DATASET RECORDS START
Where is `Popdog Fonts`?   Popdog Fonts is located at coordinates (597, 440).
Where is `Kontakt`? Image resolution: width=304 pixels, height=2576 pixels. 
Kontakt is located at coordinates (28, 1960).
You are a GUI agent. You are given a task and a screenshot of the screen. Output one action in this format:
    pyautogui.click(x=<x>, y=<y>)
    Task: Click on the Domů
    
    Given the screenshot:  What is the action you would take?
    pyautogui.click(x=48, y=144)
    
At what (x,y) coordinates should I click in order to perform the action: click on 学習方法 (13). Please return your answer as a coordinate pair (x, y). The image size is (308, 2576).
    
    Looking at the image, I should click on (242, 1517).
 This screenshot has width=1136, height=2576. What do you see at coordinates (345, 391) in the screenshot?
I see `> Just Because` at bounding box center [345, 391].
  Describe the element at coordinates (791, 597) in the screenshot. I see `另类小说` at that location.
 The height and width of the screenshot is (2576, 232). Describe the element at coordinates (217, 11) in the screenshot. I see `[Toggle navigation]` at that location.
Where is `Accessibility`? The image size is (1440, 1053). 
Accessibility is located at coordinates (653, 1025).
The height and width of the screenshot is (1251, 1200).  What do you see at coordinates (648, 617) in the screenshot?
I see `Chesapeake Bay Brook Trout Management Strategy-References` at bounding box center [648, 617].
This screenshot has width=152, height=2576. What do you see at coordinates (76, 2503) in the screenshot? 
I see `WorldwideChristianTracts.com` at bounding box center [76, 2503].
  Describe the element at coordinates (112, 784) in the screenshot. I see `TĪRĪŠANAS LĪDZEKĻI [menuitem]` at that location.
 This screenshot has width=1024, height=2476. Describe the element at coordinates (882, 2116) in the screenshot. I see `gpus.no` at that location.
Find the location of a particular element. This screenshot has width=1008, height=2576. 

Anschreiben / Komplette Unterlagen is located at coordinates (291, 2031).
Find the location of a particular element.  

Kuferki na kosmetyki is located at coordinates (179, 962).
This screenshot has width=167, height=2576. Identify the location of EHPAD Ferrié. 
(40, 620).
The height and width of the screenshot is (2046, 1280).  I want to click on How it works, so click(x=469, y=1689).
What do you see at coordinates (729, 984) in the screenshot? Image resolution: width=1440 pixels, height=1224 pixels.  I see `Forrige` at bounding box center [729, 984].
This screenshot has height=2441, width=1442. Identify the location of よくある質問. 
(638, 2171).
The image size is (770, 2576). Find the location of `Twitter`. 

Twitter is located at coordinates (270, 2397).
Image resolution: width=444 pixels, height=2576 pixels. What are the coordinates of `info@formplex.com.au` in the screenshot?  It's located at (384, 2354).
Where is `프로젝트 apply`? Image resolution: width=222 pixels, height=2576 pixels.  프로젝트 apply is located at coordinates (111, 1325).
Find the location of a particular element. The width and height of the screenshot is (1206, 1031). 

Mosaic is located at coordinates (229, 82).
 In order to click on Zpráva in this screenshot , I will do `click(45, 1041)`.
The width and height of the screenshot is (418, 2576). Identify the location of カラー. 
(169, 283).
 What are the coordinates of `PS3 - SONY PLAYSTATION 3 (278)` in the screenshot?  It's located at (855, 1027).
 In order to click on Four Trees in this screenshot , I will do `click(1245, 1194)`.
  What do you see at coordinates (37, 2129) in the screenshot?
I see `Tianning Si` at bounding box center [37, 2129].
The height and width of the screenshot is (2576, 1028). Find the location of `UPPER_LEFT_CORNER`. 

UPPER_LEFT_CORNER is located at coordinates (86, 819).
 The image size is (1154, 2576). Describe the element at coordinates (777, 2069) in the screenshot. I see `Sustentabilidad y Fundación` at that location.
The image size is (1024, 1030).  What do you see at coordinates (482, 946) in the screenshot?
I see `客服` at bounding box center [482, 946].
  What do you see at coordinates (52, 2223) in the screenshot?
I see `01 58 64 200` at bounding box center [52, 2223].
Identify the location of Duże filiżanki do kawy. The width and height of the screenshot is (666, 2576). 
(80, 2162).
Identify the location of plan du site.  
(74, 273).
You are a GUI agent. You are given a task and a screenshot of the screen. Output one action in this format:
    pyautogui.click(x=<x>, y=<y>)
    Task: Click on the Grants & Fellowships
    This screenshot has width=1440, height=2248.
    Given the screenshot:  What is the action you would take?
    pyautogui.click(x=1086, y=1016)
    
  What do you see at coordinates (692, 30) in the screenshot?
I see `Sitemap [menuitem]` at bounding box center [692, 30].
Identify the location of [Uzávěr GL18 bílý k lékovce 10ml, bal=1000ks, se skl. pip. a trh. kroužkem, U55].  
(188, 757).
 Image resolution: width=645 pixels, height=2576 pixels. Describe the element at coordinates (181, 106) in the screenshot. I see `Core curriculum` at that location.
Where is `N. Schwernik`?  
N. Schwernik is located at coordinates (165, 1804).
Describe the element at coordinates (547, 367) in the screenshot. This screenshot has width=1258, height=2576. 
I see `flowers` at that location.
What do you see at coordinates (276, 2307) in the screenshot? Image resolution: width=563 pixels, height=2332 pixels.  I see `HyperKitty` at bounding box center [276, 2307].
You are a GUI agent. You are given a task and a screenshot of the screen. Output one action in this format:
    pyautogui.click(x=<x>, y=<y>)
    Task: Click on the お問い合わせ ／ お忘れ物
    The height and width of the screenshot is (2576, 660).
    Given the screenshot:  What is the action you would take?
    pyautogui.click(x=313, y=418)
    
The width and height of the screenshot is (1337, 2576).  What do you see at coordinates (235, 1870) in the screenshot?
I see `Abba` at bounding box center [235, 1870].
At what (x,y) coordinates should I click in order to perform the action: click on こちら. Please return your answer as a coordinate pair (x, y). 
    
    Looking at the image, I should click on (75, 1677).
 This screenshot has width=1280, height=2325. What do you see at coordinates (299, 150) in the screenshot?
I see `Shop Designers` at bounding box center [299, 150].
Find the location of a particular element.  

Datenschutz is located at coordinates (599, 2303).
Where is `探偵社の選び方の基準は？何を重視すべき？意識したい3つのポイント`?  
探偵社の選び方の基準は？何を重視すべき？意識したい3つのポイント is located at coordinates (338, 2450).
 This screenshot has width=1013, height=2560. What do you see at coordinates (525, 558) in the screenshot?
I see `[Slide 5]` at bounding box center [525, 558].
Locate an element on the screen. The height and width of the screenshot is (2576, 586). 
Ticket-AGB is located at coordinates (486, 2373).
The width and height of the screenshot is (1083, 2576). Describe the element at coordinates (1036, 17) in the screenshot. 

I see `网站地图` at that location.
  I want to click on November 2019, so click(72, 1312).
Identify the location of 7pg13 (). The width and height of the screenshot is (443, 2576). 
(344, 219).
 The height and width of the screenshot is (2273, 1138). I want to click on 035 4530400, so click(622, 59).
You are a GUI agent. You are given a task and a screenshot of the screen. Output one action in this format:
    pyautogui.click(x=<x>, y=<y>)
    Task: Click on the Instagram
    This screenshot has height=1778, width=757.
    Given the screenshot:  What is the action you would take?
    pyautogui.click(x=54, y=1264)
DATASET RECORDS END
REQUIRED ACTION: Nothing in the records may change. Print all of them.

TASK RESPONSE:
Where is `Popdog Fonts`?   Popdog Fonts is located at coordinates (597, 440).
Where is `Kontakt`? Image resolution: width=304 pixels, height=2576 pixels. 
Kontakt is located at coordinates (28, 1960).
You are a GUI agent. You are given a task and a screenshot of the screen. Output one action in this format:
    pyautogui.click(x=<x>, y=<y>)
    Task: Click on the Domů
    
    Given the screenshot:  What is the action you would take?
    pyautogui.click(x=48, y=144)
    
At what (x,y) coordinates should I click in order to perform the action: click on 学習方法 (13). Please return your answer as a coordinate pair (x, y). The image size is (308, 2576).
    
    Looking at the image, I should click on (242, 1517).
 This screenshot has width=1136, height=2576. What do you see at coordinates (345, 391) in the screenshot?
I see `> Just Because` at bounding box center [345, 391].
  Describe the element at coordinates (791, 597) in the screenshot. I see `另类小说` at that location.
 The height and width of the screenshot is (2576, 232). Describe the element at coordinates (217, 11) in the screenshot. I see `[Toggle navigation]` at that location.
Where is `Accessibility`? The image size is (1440, 1053). 
Accessibility is located at coordinates (653, 1025).
The height and width of the screenshot is (1251, 1200).  What do you see at coordinates (648, 617) in the screenshot?
I see `Chesapeake Bay Brook Trout Management Strategy-References` at bounding box center [648, 617].
This screenshot has width=152, height=2576. What do you see at coordinates (76, 2503) in the screenshot? 
I see `WorldwideChristianTracts.com` at bounding box center [76, 2503].
  Describe the element at coordinates (112, 784) in the screenshot. I see `TĪRĪŠANAS LĪDZEKĻI [menuitem]` at that location.
 This screenshot has width=1024, height=2476. Describe the element at coordinates (882, 2116) in the screenshot. I see `gpus.no` at that location.
Find the location of a particular element. This screenshot has width=1008, height=2576. 

Anschreiben / Komplette Unterlagen is located at coordinates (291, 2031).
Find the location of a particular element.  

Kuferki na kosmetyki is located at coordinates (179, 962).
This screenshot has width=167, height=2576. Identify the location of EHPAD Ferrié. 
(40, 620).
The height and width of the screenshot is (2046, 1280).  I want to click on How it works, so click(x=469, y=1689).
What do you see at coordinates (729, 984) in the screenshot? Image resolution: width=1440 pixels, height=1224 pixels.  I see `Forrige` at bounding box center [729, 984].
This screenshot has height=2441, width=1442. Identify the location of よくある質問. 
(638, 2171).
The image size is (770, 2576). Find the location of `Twitter`. 

Twitter is located at coordinates (270, 2397).
Image resolution: width=444 pixels, height=2576 pixels. What are the coordinates of `info@formplex.com.au` in the screenshot?  It's located at (384, 2354).
Where is `프로젝트 apply`? Image resolution: width=222 pixels, height=2576 pixels.  프로젝트 apply is located at coordinates (111, 1325).
Find the location of a particular element. The width and height of the screenshot is (1206, 1031). 

Mosaic is located at coordinates (229, 82).
 In order to click on Zpráva in this screenshot , I will do `click(45, 1041)`.
The width and height of the screenshot is (418, 2576). Identify the location of カラー. 
(169, 283).
 What are the coordinates of `PS3 - SONY PLAYSTATION 3 (278)` in the screenshot?  It's located at (855, 1027).
 In order to click on Four Trees in this screenshot , I will do `click(1245, 1194)`.
  What do you see at coordinates (37, 2129) in the screenshot?
I see `Tianning Si` at bounding box center [37, 2129].
The height and width of the screenshot is (2576, 1028). Find the location of `UPPER_LEFT_CORNER`. 

UPPER_LEFT_CORNER is located at coordinates (86, 819).
 The image size is (1154, 2576). Describe the element at coordinates (777, 2069) in the screenshot. I see `Sustentabilidad y Fundación` at that location.
The image size is (1024, 1030).  What do you see at coordinates (482, 946) in the screenshot?
I see `客服` at bounding box center [482, 946].
  What do you see at coordinates (52, 2223) in the screenshot?
I see `01 58 64 200` at bounding box center [52, 2223].
Identify the location of Duże filiżanki do kawy. The width and height of the screenshot is (666, 2576). 
(80, 2162).
Identify the location of plan du site.  
(74, 273).
You are a GUI agent. You are given a task and a screenshot of the screen. Output one action in this format:
    pyautogui.click(x=<x>, y=<y>)
    Task: Click on the Grants & Fellowships
    This screenshot has width=1440, height=2248.
    Given the screenshot:  What is the action you would take?
    pyautogui.click(x=1086, y=1016)
    
  What do you see at coordinates (692, 30) in the screenshot?
I see `Sitemap [menuitem]` at bounding box center [692, 30].
Identify the location of [Uzávěr GL18 bílý k lékovce 10ml, bal=1000ks, se skl. pip. a trh. kroužkem, U55].  
(188, 757).
 Image resolution: width=645 pixels, height=2576 pixels. Describe the element at coordinates (181, 106) in the screenshot. I see `Core curriculum` at that location.
Where is `N. Schwernik`?  
N. Schwernik is located at coordinates (165, 1804).
Describe the element at coordinates (547, 367) in the screenshot. This screenshot has width=1258, height=2576. 
I see `flowers` at that location.
What do you see at coordinates (276, 2307) in the screenshot? Image resolution: width=563 pixels, height=2332 pixels.  I see `HyperKitty` at bounding box center [276, 2307].
You are a GUI agent. You are given a task and a screenshot of the screen. Output one action in this format:
    pyautogui.click(x=<x>, y=<y>)
    Task: Click on the お問い合わせ ／ お忘れ物
    The height and width of the screenshot is (2576, 660).
    Given the screenshot:  What is the action you would take?
    pyautogui.click(x=313, y=418)
    
The width and height of the screenshot is (1337, 2576).  What do you see at coordinates (235, 1870) in the screenshot?
I see `Abba` at bounding box center [235, 1870].
At what (x,y) coordinates should I click in order to perform the action: click on こちら. Please return your answer as a coordinate pair (x, y). 
    
    Looking at the image, I should click on (75, 1677).
 This screenshot has width=1280, height=2325. What do you see at coordinates (299, 150) in the screenshot?
I see `Shop Designers` at bounding box center [299, 150].
Find the location of a particular element.  

Datenschutz is located at coordinates (599, 2303).
Where is `探偵社の選び方の基準は？何を重視すべき？意識したい3つのポイント`?  
探偵社の選び方の基準は？何を重視すべき？意識したい3つのポイント is located at coordinates (338, 2450).
 This screenshot has width=1013, height=2560. What do you see at coordinates (525, 558) in the screenshot?
I see `[Slide 5]` at bounding box center [525, 558].
Locate an element on the screen. The height and width of the screenshot is (2576, 586). 
Ticket-AGB is located at coordinates (486, 2373).
The width and height of the screenshot is (1083, 2576). Describe the element at coordinates (1036, 17) in the screenshot. 

I see `网站地图` at that location.
  I want to click on November 2019, so click(72, 1312).
Identify the location of 7pg13 (). The width and height of the screenshot is (443, 2576). 
(344, 219).
 The height and width of the screenshot is (2273, 1138). I want to click on 035 4530400, so click(622, 59).
You are a GUI agent. You are given a task and a screenshot of the screen. Output one action in this format:
    pyautogui.click(x=<x>, y=<y>)
    Task: Click on the Instagram
    This screenshot has height=1778, width=757.
    Given the screenshot:  What is the action you would take?
    pyautogui.click(x=54, y=1264)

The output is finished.